Message monitoring
This guide describes how to monitor messages sent to Manufacturing Data Engine (MDE), how they flow through the processing pipeline, and diagnose any issues that might happen because of configuration or potential system issues.
In order to monitor messages flowing through MDE you should
use the operations-log
BigQuery table. Whenever a step of the MDE pipeline
fails to process a message, it sends it to the operations-log
table indicating
the step and the failure reason.
All failed messages are written to this table, however, you can configure
MDE to also write successful messages to the operations-log
table. This is useful when debugging issues, but shouldn't be left turned on as
it can generate a lot of additional traffic in the system and could degrade performance
in production.
REST
Execute the following REST API request to configure the operations-log
table:
POST /configuration/v1/environment
{
"operationsLogLevel": "ALL"
}
ALL
: All messages will be sent to theoperations-log
table for each step in the processing pipeline.ERROR
: Only messages that failed any of the processing steps will be sent to theoperations-log
table.
Processing steps
In order to diagnose why a message is being rejected when passing through the processing pipeline, it's useful to know the different processing steps and understand what they do. For more information, see MDE Architecture.
- message-mapper: Reads the original JSON, matches it to the corresponding message-class and processes it using Whistle to emit one or more records.

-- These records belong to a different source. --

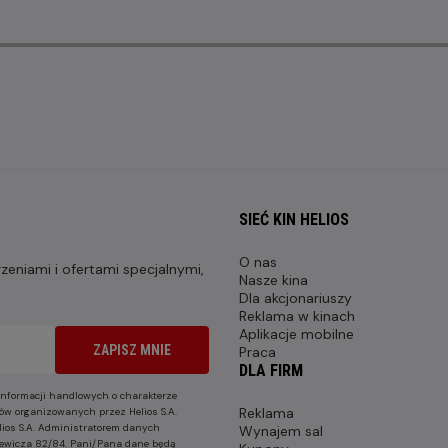
SIEĆ KIN HELIOS
O nas
eniami i ofertami specjalnymi,
Nasze kina
Dla akcjonariuszy
Reklama w kinach
Aplikacje mobilne
ZAPISZ MNIE
Praca
DLA FIRM
nformacji handlowych o charakterze
Reklama
ów organizowanych przez Helios S.A.
lios S.A. Administratorem danych
Wynajem sal
nkiewicza 82/84. Pani/Pana dane będą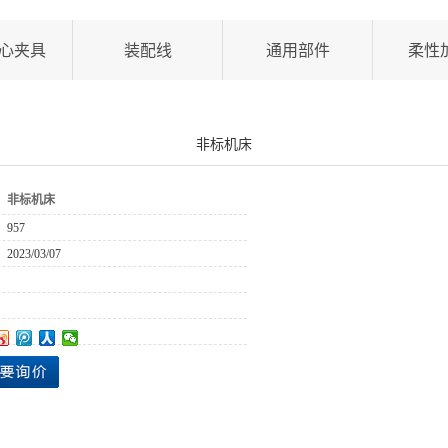
心夹具
装配线
通用部件
柔性
非标机床
：
非标机床
：
957
：
2023/03/07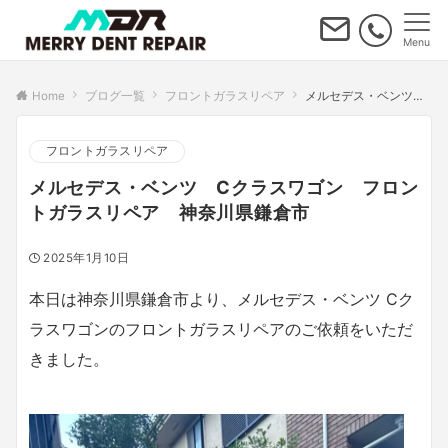
Menu
Home
ブログ一覧
フロントガラスリペア
メルセデス・ベンツ Cクラスワゴン フロントガラスリペア 神奈川県鎌倉市
フロントガラスリペア
メルセデス・ベンツ Cクラスワゴン フロン
トガラスリペア 神奈川県鎌倉市
2025年1月10日
本日は神奈川県鎌倉市より、メルセデス・ベンツ Cク
ラスワゴンのフロントガラスリペアのご依頼をいただ
きました。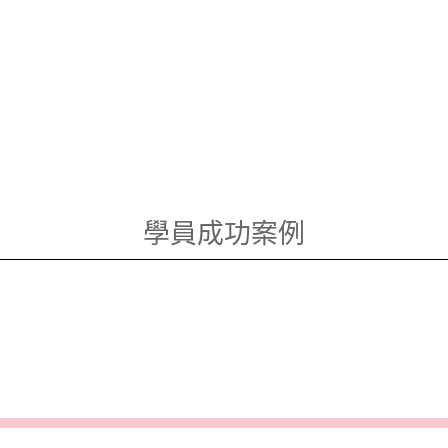
學員成功案例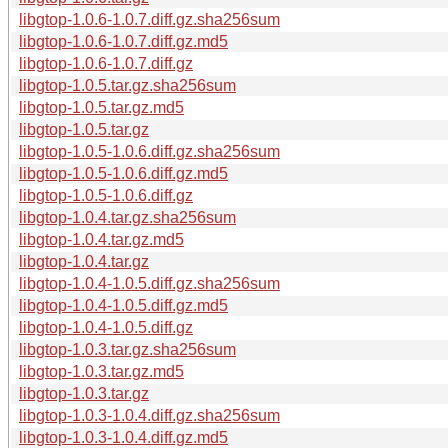
libgtop-1.0.6-1.0.7.diff.gz.sha256sum
libgtop-1.0.6-1.0.7.diff.gz.md5
libgtop-1.0.6-1.0.7.diff.gz
libgtop-1.0.5.tar.gz.sha256sum
libgtop-1.0.5.tar.gz.md5
libgtop-1.0.5.tar.gz
libgtop-1.0.5-1.0.6.diff.gz.sha256sum
libgtop-1.0.5-1.0.6.diff.gz.md5
libgtop-1.0.5-1.0.6.diff.gz
libgtop-1.0.4.tar.gz.sha256sum
libgtop-1.0.4.tar.gz.md5
libgtop-1.0.4.tar.gz
libgtop-1.0.4-1.0.5.diff.gz.sha256sum
libgtop-1.0.4-1.0.5.diff.gz.md5
libgtop-1.0.4-1.0.5.diff.gz
libgtop-1.0.3.tar.gz.sha256sum
libgtop-1.0.3.tar.gz.md5
libgtop-1.0.3.tar.gz
libgtop-1.0.3-1.0.4.diff.gz.sha256sum
libgtop-1.0.3-1.0.4.diff.gz.md5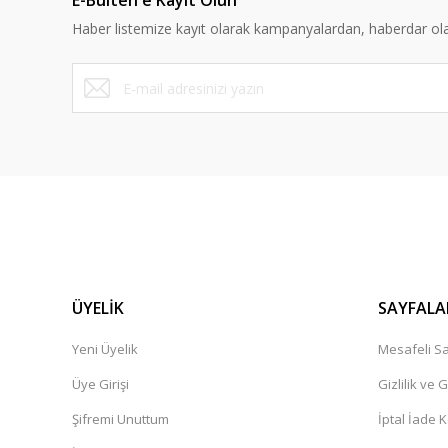
E-Bülten'e Kayıt Olun
Ürün bilgilerinde hatalar bulunuyor.
Haber listemize kayıt olarak kampanyalardan, haberdar olabi
Ürün fiyatı diğer sitelerden daha pahalı.
Bu ürüne benzer farklı alternatifler olmalı.
ÜYELİK
SAYFALA
Yeni Üyelik
Mesafeli Sa
Üye Girişi
Gizlilik ve 
Şifremi Unuttum
İptal İade K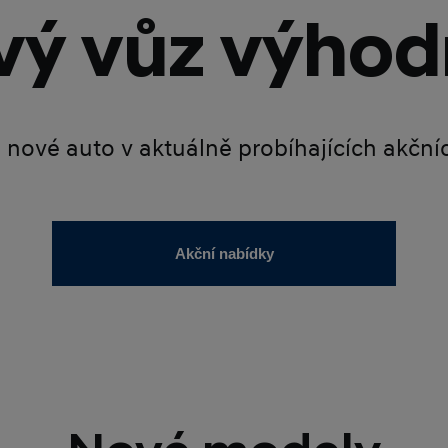
ý vůz výhod
é nové auto v aktuálně probíhajících akčn
Akční nabídky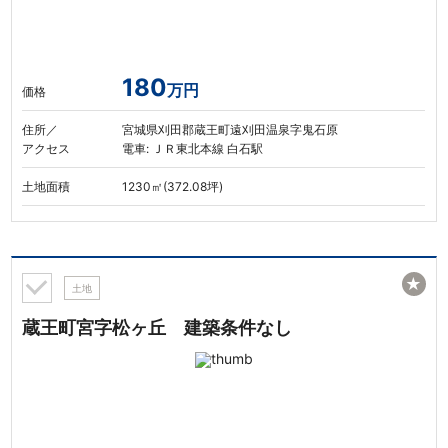
180
万円
価格
住所／
宮城県刈田郡蔵王町遠刈田温泉字鬼石原
アクセス
電車: ＪＲ東北本線 白石駅
土地面積
1230㎡(372.08坪)
★
土地
蔵王町宮字松ヶ丘 建築条件なし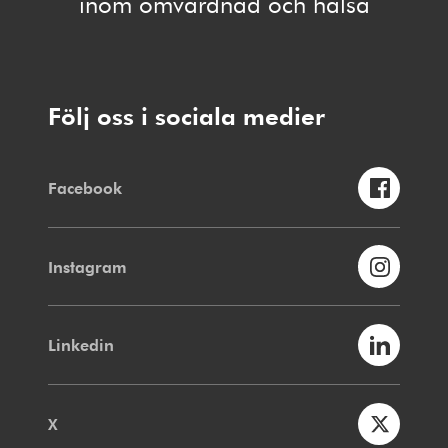
inom omvårdnad och hälsa
Följ oss i sociala medier
Facebook
Instagram
Linkedin
X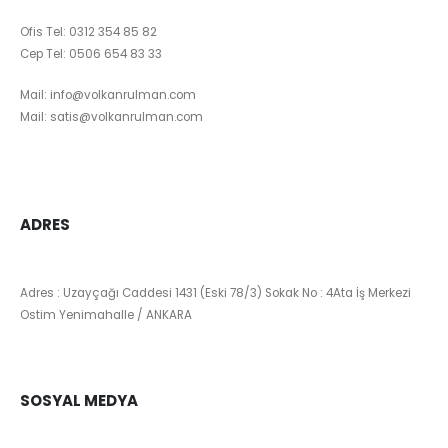
Ofis Tel:
0312 354 85 82
Cep Tel:
0506 654 83 33
Mail:
info@volkanrulman.com
Mail:
satis@volkanrulman.com
ADRES
Adres : Uzayçağı Caddesi 1431 (Eski 78/3) Sokak No : 4Ata İş Merkezi
Ostim Yenimahalle / ANKARA
SOSYAL MEDYA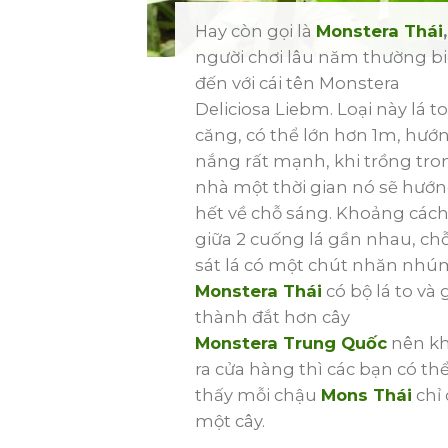
Hay còn gọi là
Monstera Thái
,
người chơi lâu năm thường bi
đến với cái tên Monstera
Deliciosa Liebm. Loại này lá to
căng, có thể lớn hơn 1m, hướ
nắng rất mạnh, khi trồng tro
nhà một thời gian nó sẽ hướ
hết về chỗ sáng. Khoảng các
giữa 2 cuống lá gần nhau, ch
sát lá có một chút nhăn nhú
Monstera Thái
có bộ lá to và 
thành đắt hơn cây
Monstera Trung Quốc
nên kh
ra cửa hàng thì các bạn có th
thấy mỗi chậu
Mons Thái
chỉ 
một cây.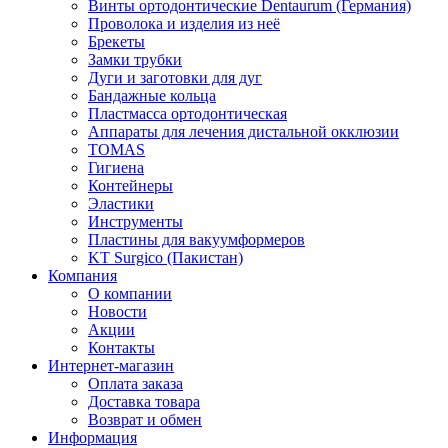
Винты ортодонтические Dentaurum (Германия)
Проволока и изделия из неё
Брекеты
Замки трубки
Дуги и заготовки для дуг
Бандажные кольца
Пластмасса ортодонтическая
Аппараты для лечения дистальной окклюзии
TOMAS
Гигиена
Контейнеры
Эластики
Инструменты
Пластины для вакуумформеров
KT Surgico (Пакистан)
Компания
О компании
Новости
Акции
Контакты
Интернет-магазин
Оплата заказа
Доставка товара
Возврат и обмен
Информация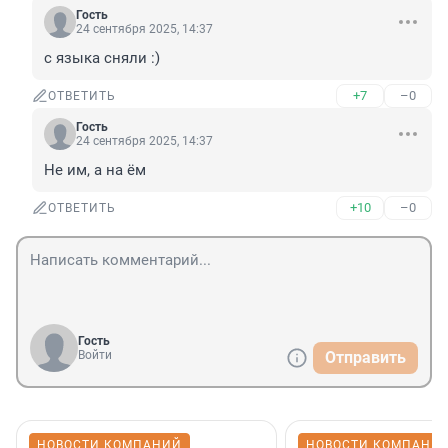
Гость
24 сентября 2025, 14:37
с языка сняли :)
+7
–0
ОТВЕТИТЬ
Гость
24 сентября 2025, 14:37
Не им, а на ём
+10
–0
ОТВЕТИТЬ
Гость
Войти
Отправить
НОВОСТИ КОМПАНИЙ
НОВОСТИ КОМПАНИ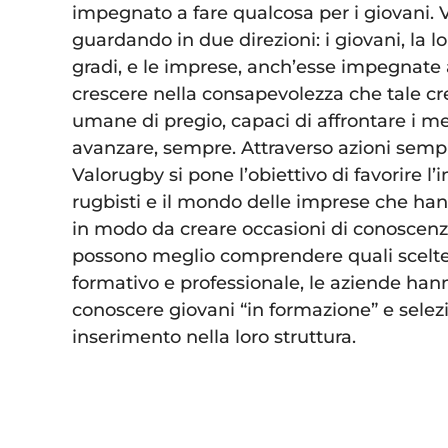
impegnato a fare qualcosa per i giovani.
guardando in due direzioni: i giovani, la l
gradi, e le imprese, anch’esse impegnate 
crescere nella consapevolezza che tale cre
umane di pregio, capaci di affrontare i mer
avanzare, sempre. Attraverso azioni sempl
Valorugby si pone l’obiettivo di favorire l’i
rugbisti e il mondo delle imprese che han
in modo da creare occasioni di conoscenza
possono meglio comprendere quali scelte f
formativo e professionale, le aziende hann
conoscere giovani “in formazione” e selezi
inserimento nella loro struttura.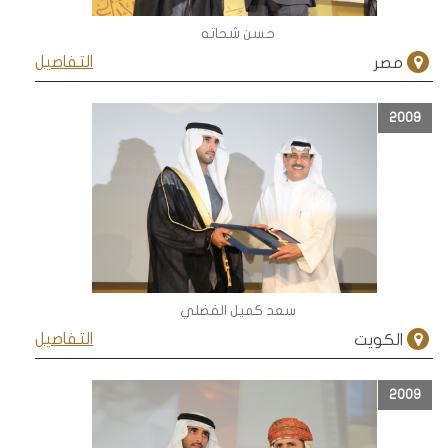
حسن شحاته
التفاصيل
مصر
2009
سعد كميل الفضلي
التفاصيل
الكويت
2009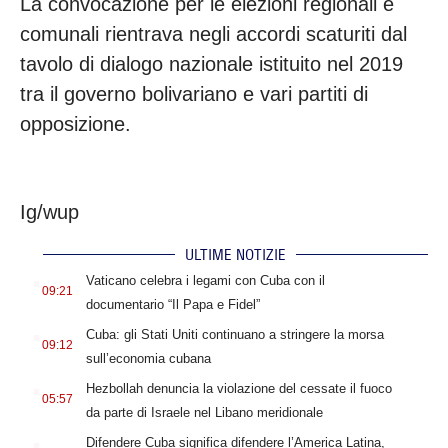
La convocazione per le elezioni regionali e
comunali rientrava negli accordi scaturiti dal
tavolo di dialogo nazionale istituito nel 2019
tra il governo bolivariano e vari partiti di
opposizione.
Ig/wup
ULTIME NOTIZIE
.
Vaticano celebra i legami con Cuba con il
09:21
documentario “Il Papa e Fidel”
.
Cuba: gli Stati Uniti continuano a stringere la morsa
09:12
sull’economia cubana
.
Hezbollah denuncia la violazione del cessate il fuoco
05:57
da parte di Israele nel Libano meridionale
.
Difendere Cuba significa difendere l’America Latina,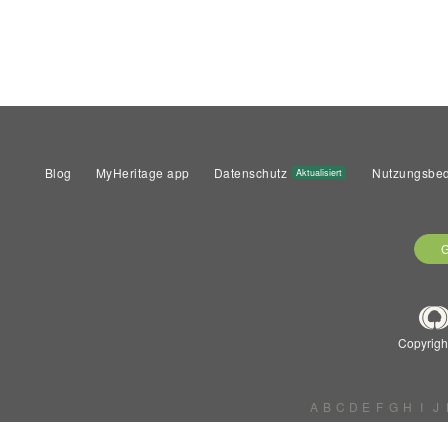
Blog
MyHeritage app
Datenschutz
Nutzungsbe
Aktualisiert
G
Copyrigh
A
B
C
D
E
F
G
H
I
J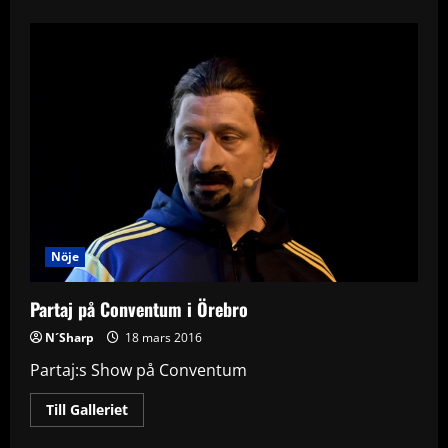
about
Molly
Sandén
på
Conventum
Nöje
Partaj på Conventum i Örebro
N´Sharp
18 mars 2016
Partaj:s Show på Conventum
Read
Till Galleriet
more
about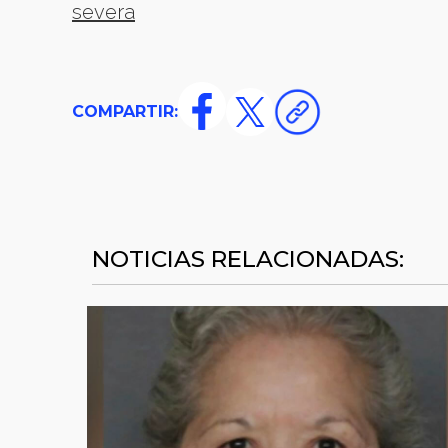
severa
COMPARTIR:
NOTICIAS RELACIONADAS: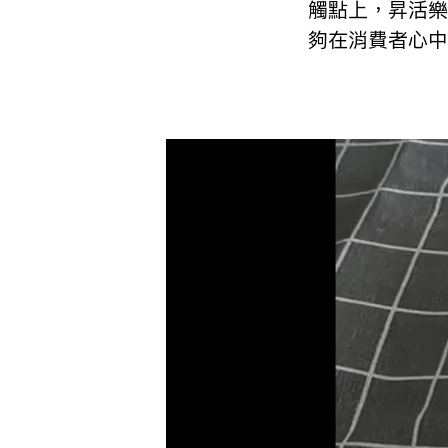
觸點上，昇活樂
夠在消費者心中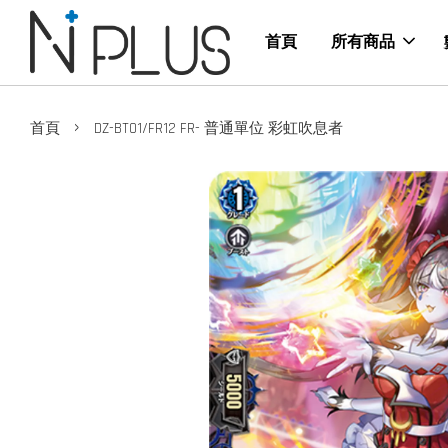
首頁
所有商品
›
首頁
DZ-BT01/FR12 FR- 普通單位 彩虹吹息者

- configuration-manager: Creates a new tag in the system if it doesn't already exist and adds to the record all the defined properties in the appropriate Type (metadata buckets, sinks,and transformations).
- metadata-manager: Resolves all metadata references of this record, updates the system metadata instances if a new one is received, adds materialized metadata to the record if it's configured to do so.
- bigquery-sink: Maps the record to the appropriate type structure and sends it to the corresponding PubSub topic to be written into BigQuery.
- pubsub-sink: Maps the record to the pubsub Proto or JSON structure and sends it to the corresponding topic.
- GCSWriter: Writes both, raw data as it's received from the
input-messages
topic as well as processed data after it goes through the metadata-manager. - BigtableWriter: Writes data to Bigtable.
- GCSReader: Reads files from Cloud Storage and sends the messages to
input-messages
.
Diagnose messages not showing in their configured sink
If you send a message to MDE and it isn't on the configured sink, first verify that the type has configured the sink properly (as explained in the Type section) and that you're querying the correct table in BigQuery. Remember that the table is named after the Type.
If that is configured correctly, then you must use the operations-log
table to
diagnose the issue. You can start with a general query, either ordering by
event_timestamp
or filtering it to when the message was sent, as the following
example shows:
SELECT
*
FROM
`mde_system.operations-log`
WHERE
DATE(event_timestamp) = CURRENT_DATE()
ORDER BY
event_timestamp desc
LIMIT 100;
You can also use the source_message_id
to filter on a specific message. This
ID is assigned by Pub/Sub when publishing a message. If you use
gcloud CLI to
publish a message from the command line, it will return the messageId
of the
published message.
SELECT
*
FROM
`mde_system.operations-log`
WHERE
DATE(event_timestamp) <= CURRENT_DATE()
AND source_message_id = 'PubSubMessageId';
If you can't find the message or there are too many, you can filter based on an
attribute of the original message. The message is always logged in the payload
field with the state that the last step left it, and it is saved in a JSON field,
so it is easier to use TO_JSON_STRING
and use %
to look for any messages that
contain the text you want.
SELECT
*
FROM
`mde_system.operations-log`
WHERE
DATE(event_timestamp) = CURRENT_DATE()
AND TO_JSON_STRING(payload) LIKE "%TEXT-TO-FIND%"
ORDER BY
event_timestamp DESC;
Once you find your message in the operations-log
table, look at the
error-message
column to find the reason the message was rejected. The most
common errors are the following:
- Couldn't match the incoming message with any of the registered message classes in the configuration manager.
- No parsers found for message class
<MESSAGE_CLASS_NAME>
. - Skipping the message processing as it couldn't be deserialized (the message is not a valid JSON).
- Couldn't construct a valid message with the parser
<PARSER_NAME>
. Message is missing timestamps field. - Couldn't construct a valid message with the parser
<PARSER_NAME>
. Message is missing tagName field or it is blank. - Couldn't construct a valid message with the parser
<PARSER_NAME>
. Message timestamp is out of the supported bounds.
After you find and fix the error that is causing the message to fail, the messages will start landing in their respective sinks.